At the outset, it also bears emphasizing the well-settled rule that criminal statutes of limitations “are to be liberally interpreted in favor of repose. Toussie v. United States, 397 U.S.112,115 (1970) (internal citation omitted). This principle aligns with the fundamental purpose of statutes of limitations, namely “to protect individuals from having to defend themselves against charges when the basic facts may have become obscured by the passage of time and to minimize the damage of official punishment because of acts in the far-distant past.” Id. at 114-15.1 am also guided by the general principle that “[w]hen doubt exists about the statute of limitations in a criminal case, the limitations period should be construed in favor of the defendant.” United States v. Gilbert, 126 F.3d 1451, 1454 (11th Cir. 1998) (quoting United States v Habig, 390 U.S. 222, 226-27 (1968)).

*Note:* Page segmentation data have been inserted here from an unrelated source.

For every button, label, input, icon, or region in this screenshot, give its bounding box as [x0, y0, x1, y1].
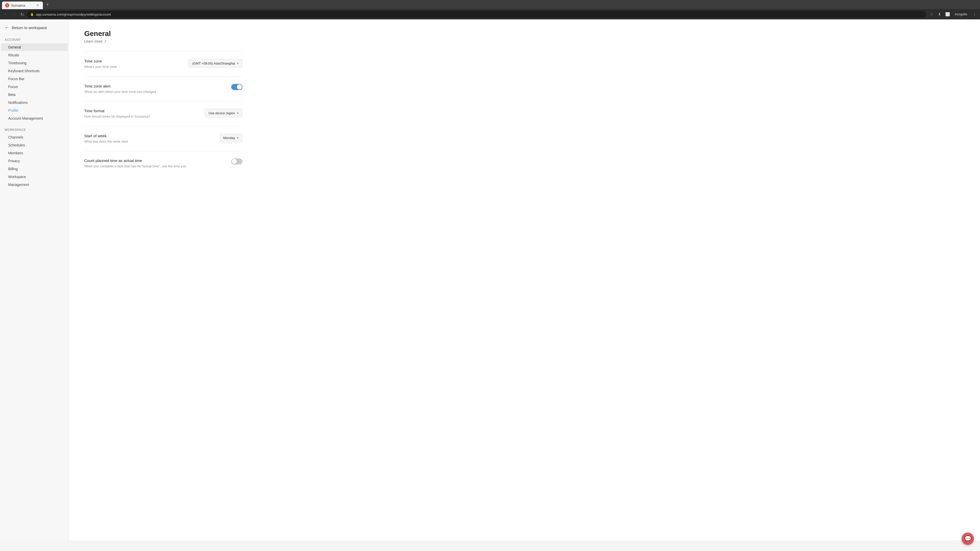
toggle-thumb-count-planned-time — [232, 159, 237, 164]
toggle-time-zone-alert[interactable] — [231, 84, 242, 90]
back-button[interactable]: ← — [2, 11, 9, 18]
browser-toolbar: ☆ ⬇ ⬜ Incognito ⋮ — [928, 11, 978, 18]
label-group-count-planned-time: Count planned time as actual timeWhen yo… — [84, 159, 221, 169]
label-group-start-of-week: Start of weekWhat day does the week star… — [84, 134, 209, 144]
sidebar-item-general[interactable]: General — [1, 43, 68, 51]
settings-description-start-of-week: What day does the week start — [84, 139, 209, 144]
settings-description-time-zone-alert: Show an alert when your time zone has ch… — [84, 89, 221, 94]
settings-control-time-format: Use device region▾ — [205, 109, 242, 118]
address-bar[interactable]: 🔒 app.sunsama.com/group/moodjoy/settings… — [27, 11, 926, 18]
workspace-menu: ChannelsSchedulesMembersPrivacyBillingWo… — [0, 133, 68, 189]
app-layout: ← Return to workspace Account GeneralRit… — [0, 19, 980, 540]
sidebar-item-keyboard-shortcuts[interactable]: Keyboard Shortcuts — [1, 67, 68, 75]
settings-row-time-format: Time formatHow should times be displayed… — [84, 109, 242, 119]
label-group-time-zone: Time zoneWhat's your time zone — [84, 59, 178, 69]
settings-description-count-planned-time: When you complete a task that has no "ac… — [84, 164, 221, 169]
tab-close-button[interactable]: ✕ — [36, 3, 40, 7]
profile-label: Incognito — [955, 13, 967, 16]
account-section: Account GeneralRitualsTimeboxingKeyboard… — [0, 35, 68, 125]
label-group-time-zone-alert: Time zone alertShow an alert when your t… — [84, 84, 221, 94]
sidebar-item-schedules[interactable]: Schedules — [1, 141, 68, 149]
sidebar-item-focus-bar[interactable]: Focus Bar — [1, 75, 68, 83]
sidebar: ← Return to workspace Account GeneralRit… — [0, 19, 69, 540]
settings-label-time-zone: Time zone — [84, 59, 178, 63]
settings-label-count-planned-time: Count planned time as actual time — [84, 159, 221, 163]
settings-row-start-of-week: Start of weekWhat day does the week star… — [84, 134, 242, 144]
settings-section-time-zone: Time zoneWhat's your time zone(GMT +08:0… — [84, 52, 242, 76]
profile-button[interactable]: Incognito — [952, 11, 970, 18]
account-menu: GeneralRitualsTimeboxingKeyboard Shortcu… — [0, 43, 68, 122]
active-tab[interactable]: S Sunsama ✕ — [2, 2, 43, 9]
dropdown-start-of-week[interactable]: Monday▾ — [220, 134, 242, 142]
content-inner: General Learn more ↗ Time zoneWhat's you… — [69, 19, 258, 186]
dropdown-value-time-format: Use device region — [208, 111, 235, 115]
chevron-down-icon: ▾ — [237, 136, 239, 140]
dropdown-time-format[interactable]: Use device region▾ — [205, 109, 242, 118]
account-section-title: Account — [0, 35, 68, 43]
sidebar-item-rituals[interactable]: Rituals — [1, 51, 68, 59]
learn-more-label: Learn more — [84, 39, 103, 43]
back-arrow-icon: ← — [5, 25, 9, 30]
chat-icon: 💬 — [964, 535, 971, 540]
bookmark-button[interactable]: ☆ — [928, 11, 935, 18]
settings-section-time-format: Time formatHow should times be displayed… — [84, 101, 242, 126]
dropdown-time-zone[interactable]: (GMT +08:00) Asia/Shanghai▾ — [188, 59, 242, 68]
sidebar-item-management[interactable]: Management — [1, 181, 68, 189]
lock-icon: 🔒 — [30, 13, 34, 16]
settings-section-time-zone-alert: Time zone alertShow an alert when your t… — [84, 76, 242, 102]
return-button-label: Return to workspace — [12, 25, 47, 30]
settings-control-count-planned-time — [231, 159, 242, 165]
sidebar-item-billing[interactable]: Billing — [1, 165, 68, 173]
address-bar-row: ← → ↻ 🔒 app.sunsama.com/group/moodjoy/se… — [0, 9, 980, 19]
settings-row-count-planned-time: Count planned time as actual timeWhen yo… — [84, 159, 242, 169]
settings-label-time-zone-alert: Time zone alert — [84, 84, 221, 88]
sidebar-item-privacy[interactable]: Privacy — [1, 157, 68, 165]
settings-description-time-zone: What's your time zone — [84, 64, 178, 69]
sidebar-item-account-management[interactable]: Account Management — [1, 114, 68, 122]
settings-description-time-format: How should times be displayed in Sunsama… — [84, 114, 194, 119]
page-title: General — [84, 30, 242, 38]
tab-favicon: S — [5, 3, 9, 7]
sidebar-item-timeboxing[interactable]: Timeboxing — [1, 59, 68, 67]
chevron-down-icon: ▾ — [237, 111, 239, 115]
main-content: General Learn more ↗ Time zoneWhat's you… — [69, 19, 980, 540]
address-text: app.sunsama.com/group/moodjoy/settings/a… — [36, 13, 111, 16]
dropdown-value-time-zone: (GMT +08:00) Asia/Shanghai — [192, 62, 235, 65]
chevron-down-icon: ▾ — [237, 62, 239, 65]
label-group-time-format: Time formatHow should times be displayed… — [84, 109, 194, 119]
external-link-icon: ↗ — [104, 40, 107, 43]
settings-row-time-zone-alert: Time zone alertShow an alert when your t… — [84, 84, 242, 94]
sidebar-item-beta[interactable]: Beta — [1, 91, 68, 98]
forward-button[interactable]: → — [10, 11, 18, 18]
sidebar-item-profile[interactable]: Profile — [1, 106, 68, 114]
tab-bar: S Sunsama ✕ + — [0, 0, 980, 9]
settings-section-count-planned-time: Count planned time as actual timeWhen yo… — [84, 151, 242, 176]
settings-section-start-of-week: Start of weekWhat day does the week star… — [84, 126, 242, 151]
settings-label-time-format: Time format — [84, 109, 194, 113]
workspace-section: Workspace ChannelsSchedulesMembersPrivac… — [0, 125, 68, 192]
sidebar-item-focus[interactable]: Focus — [1, 83, 68, 91]
extensions-button[interactable]: ⬜ — [944, 11, 951, 18]
tab-title: Sunsama — [11, 3, 34, 7]
learn-more-link[interactable]: Learn more ↗ — [84, 39, 107, 43]
settings-label-start-of-week: Start of week — [84, 134, 209, 138]
settings-control-time-zone-alert — [231, 84, 242, 90]
settings-sections: Time zoneWhat's your time zone(GMT +08:0… — [84, 52, 242, 176]
menu-button[interactable]: ⋮ — [971, 11, 978, 18]
nav-buttons: ← → ↻ — [2, 11, 25, 18]
new-tab-button[interactable]: + — [44, 1, 51, 8]
toggle-count-planned-time[interactable] — [231, 159, 242, 165]
return-to-workspace-button[interactable]: ← Return to workspace — [0, 19, 68, 35]
sidebar-item-members[interactable]: Members — [1, 149, 68, 157]
dropdown-value-start-of-week: Monday — [223, 136, 235, 140]
workspace-section-title: Workspace — [0, 125, 68, 133]
settings-control-time-zone: (GMT +08:00) Asia/Shanghai▾ — [188, 59, 242, 68]
sidebar-item-workspace[interactable]: Workspace — [1, 173, 68, 181]
reload-button[interactable]: ↻ — [18, 11, 25, 18]
download-button[interactable]: ⬇ — [936, 11, 943, 18]
sidebar-item-notifications[interactable]: Notifications — [1, 99, 68, 106]
settings-row-time-zone: Time zoneWhat's your time zone(GMT +08:0… — [84, 59, 242, 69]
settings-control-start-of-week: Monday▾ — [220, 134, 242, 142]
sidebar-item-channels[interactable]: Channels — [1, 133, 68, 141]
toggle-thumb-time-zone-alert — [237, 84, 242, 89]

I now hold, as I did in the first dismissal order, that the unconsented Information did not toll the statute of limitations. The filing of an information is not the same as instituting it. The common definition of “institute” is “to originate and get established” or to “to set going.” Institute, Merriam-Webster's Online Dictionary 2023, https://www.merriam- webster.com/dictionary/institute. Black's Law Dictionary defines “institute” as “to begin or start; commence.” Institute, Black's Law Dictionary (10th ed. 2009). In keeping with these commonsense ideas, I find that “institute” means that the charging instrument must be actually capable of commencing a federal criminal case. An information charging a felony offense, if unaccompanied by a waiver of indictment, cannot commence a criminal case. As Defendant points out, such an “information” is akin to labeling a piece of paper an “indictment” when it was not issued by a grand jury. (DE 37 at 9).

1. The Supreme Court's Interpretation of “Instituted” in a Similar Statutory Context.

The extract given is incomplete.